In contrast, in case of a failure to resolve Iglu server, the value in the error
field would look like this, with “sub-errors” inside:
{
"error": "ResolutionError",
"lookupHistory": [
{
"attempts": 1,
"errors": [
{
"error": "RepoFailure",
"message": "Unexpected exception fetching: org.http4s.client.UnexpectedStatus: unexpected HTTP status: 404 Not Found"
}
],
"lastAttempt": "2021-10-16T17:20:52.626Z",
"repository": "Iglu Central"
},
...
]
}
You can figure out what to expect from such a field by looking at the JSON schema for the respective type of failed events, in this case the tracker protocol violations schema. The mapping between the various failed event tables and the corresponding JSON schemas is here.
BigQuery has a variety of JSON functions that allow you to extract data from within complex objects. For instance, if you are interested in Iglu repositories that failed to resolve, you can use something like this:
SELECT DISTINCT(JSON_VALUE(message.error.lookupHistory[0].repository))
FROM ...
WHERE ...
AND message.error.lookupHistory IS NOT NULL
It’s also possible, although unwieldy, to reduce all error
s to a single string:
-- Unnest individual messages for each failed event
WITH unnested_messages AS (
SELECT message, CASE
-- resolution errors
WHEN message.error.lookupHistory IS NOT NULL THEN JSON_QUERY_ARRAY(message.error.lookupHistory[0].errors)

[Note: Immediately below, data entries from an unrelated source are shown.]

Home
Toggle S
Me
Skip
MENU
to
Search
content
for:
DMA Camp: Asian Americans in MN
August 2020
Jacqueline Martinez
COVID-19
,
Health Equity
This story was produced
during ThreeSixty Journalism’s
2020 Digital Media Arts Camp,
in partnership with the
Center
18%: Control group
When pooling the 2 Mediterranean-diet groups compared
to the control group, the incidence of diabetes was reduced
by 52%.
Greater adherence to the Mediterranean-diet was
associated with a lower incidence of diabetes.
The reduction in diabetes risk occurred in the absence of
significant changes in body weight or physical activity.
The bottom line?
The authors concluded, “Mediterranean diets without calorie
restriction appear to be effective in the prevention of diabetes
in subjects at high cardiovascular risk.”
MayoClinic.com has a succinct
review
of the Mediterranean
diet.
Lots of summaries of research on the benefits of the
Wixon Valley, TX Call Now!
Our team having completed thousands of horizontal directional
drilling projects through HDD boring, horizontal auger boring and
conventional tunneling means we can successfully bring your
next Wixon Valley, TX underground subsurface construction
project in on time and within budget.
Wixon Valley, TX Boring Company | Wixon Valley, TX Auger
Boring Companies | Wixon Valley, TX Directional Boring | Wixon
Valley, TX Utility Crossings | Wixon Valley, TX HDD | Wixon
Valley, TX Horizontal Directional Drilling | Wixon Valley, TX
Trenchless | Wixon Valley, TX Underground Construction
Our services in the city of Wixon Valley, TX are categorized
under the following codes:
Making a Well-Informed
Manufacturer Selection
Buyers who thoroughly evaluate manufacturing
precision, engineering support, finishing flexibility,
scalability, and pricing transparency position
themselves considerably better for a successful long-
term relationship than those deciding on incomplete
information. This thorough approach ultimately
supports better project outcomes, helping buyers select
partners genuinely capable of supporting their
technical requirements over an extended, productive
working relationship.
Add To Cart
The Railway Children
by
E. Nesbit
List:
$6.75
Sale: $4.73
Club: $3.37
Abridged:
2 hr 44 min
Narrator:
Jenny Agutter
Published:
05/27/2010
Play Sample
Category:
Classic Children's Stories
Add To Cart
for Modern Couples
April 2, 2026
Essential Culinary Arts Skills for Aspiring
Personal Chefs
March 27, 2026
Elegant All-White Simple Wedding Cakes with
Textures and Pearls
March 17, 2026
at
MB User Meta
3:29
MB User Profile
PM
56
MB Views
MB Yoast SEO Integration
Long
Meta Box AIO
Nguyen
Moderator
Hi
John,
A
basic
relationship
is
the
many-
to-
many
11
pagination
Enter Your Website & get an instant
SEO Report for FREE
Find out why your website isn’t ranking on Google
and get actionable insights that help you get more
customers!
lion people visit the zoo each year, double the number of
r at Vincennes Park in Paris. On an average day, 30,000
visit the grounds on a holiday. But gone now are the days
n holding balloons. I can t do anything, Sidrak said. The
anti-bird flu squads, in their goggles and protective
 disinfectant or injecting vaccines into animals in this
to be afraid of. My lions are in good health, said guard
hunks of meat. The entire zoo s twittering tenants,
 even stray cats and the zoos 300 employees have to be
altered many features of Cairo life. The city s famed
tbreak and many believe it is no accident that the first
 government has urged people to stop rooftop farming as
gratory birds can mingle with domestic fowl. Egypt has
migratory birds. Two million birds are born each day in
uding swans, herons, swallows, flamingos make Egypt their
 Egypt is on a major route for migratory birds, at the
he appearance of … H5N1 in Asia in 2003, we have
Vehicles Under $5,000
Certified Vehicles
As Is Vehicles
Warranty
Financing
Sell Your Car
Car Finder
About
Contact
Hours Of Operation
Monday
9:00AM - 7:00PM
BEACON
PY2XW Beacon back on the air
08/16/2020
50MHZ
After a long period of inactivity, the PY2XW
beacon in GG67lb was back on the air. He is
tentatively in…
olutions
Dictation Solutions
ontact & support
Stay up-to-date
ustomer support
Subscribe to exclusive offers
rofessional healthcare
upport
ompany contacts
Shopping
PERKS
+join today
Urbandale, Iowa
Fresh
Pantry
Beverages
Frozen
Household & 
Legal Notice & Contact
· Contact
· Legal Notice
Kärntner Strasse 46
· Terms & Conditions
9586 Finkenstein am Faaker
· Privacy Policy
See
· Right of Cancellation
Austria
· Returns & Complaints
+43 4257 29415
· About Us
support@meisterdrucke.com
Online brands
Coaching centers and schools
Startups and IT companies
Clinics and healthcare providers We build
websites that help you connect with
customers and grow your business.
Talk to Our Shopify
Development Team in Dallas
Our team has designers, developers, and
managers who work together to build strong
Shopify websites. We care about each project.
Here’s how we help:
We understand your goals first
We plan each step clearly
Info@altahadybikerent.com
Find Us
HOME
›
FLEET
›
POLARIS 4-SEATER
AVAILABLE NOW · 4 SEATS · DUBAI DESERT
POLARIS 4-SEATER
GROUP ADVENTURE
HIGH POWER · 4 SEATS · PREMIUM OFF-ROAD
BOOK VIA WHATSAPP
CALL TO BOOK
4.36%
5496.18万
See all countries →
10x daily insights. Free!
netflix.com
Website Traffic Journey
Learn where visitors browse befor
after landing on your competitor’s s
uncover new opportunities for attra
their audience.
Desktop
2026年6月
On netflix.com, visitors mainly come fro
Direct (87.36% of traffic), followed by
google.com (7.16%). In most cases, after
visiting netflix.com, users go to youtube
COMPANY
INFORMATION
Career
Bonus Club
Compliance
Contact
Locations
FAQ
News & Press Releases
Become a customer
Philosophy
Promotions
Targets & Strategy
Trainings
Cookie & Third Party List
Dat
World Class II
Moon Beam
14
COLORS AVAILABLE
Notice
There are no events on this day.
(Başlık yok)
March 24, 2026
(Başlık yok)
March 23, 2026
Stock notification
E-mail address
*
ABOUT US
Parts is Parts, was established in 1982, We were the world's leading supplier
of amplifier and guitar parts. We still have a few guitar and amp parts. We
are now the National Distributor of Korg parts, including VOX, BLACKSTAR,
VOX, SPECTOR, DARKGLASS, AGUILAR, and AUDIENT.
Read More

-- event validation errors
WHEN message.error.dataReports IS NOT NULL THEN JSON_QUERY_ARRAY(message.error.dataReports)
-- schema validation errors
WHEN message.error.schemaIssues IS NOT NULL THEN JSON_QUERY_ARRAY(message.error.schemaIssues)
-- other errors
ELSE [TO_JSON(STRUCT(message.error as message))]
END AS errors
FROM bad_rows_prod1.tracker_protocol_violations,
UNNEST(data.failure.messages) AS message
WHERE ...)
SELECT JSON_VALUE(error.message) AS error
FROM unnested_messages,
UNNEST(errors) AS error
In the future, we plan to simplify the schemas of failed events so that they are more uniform and straightforward to query.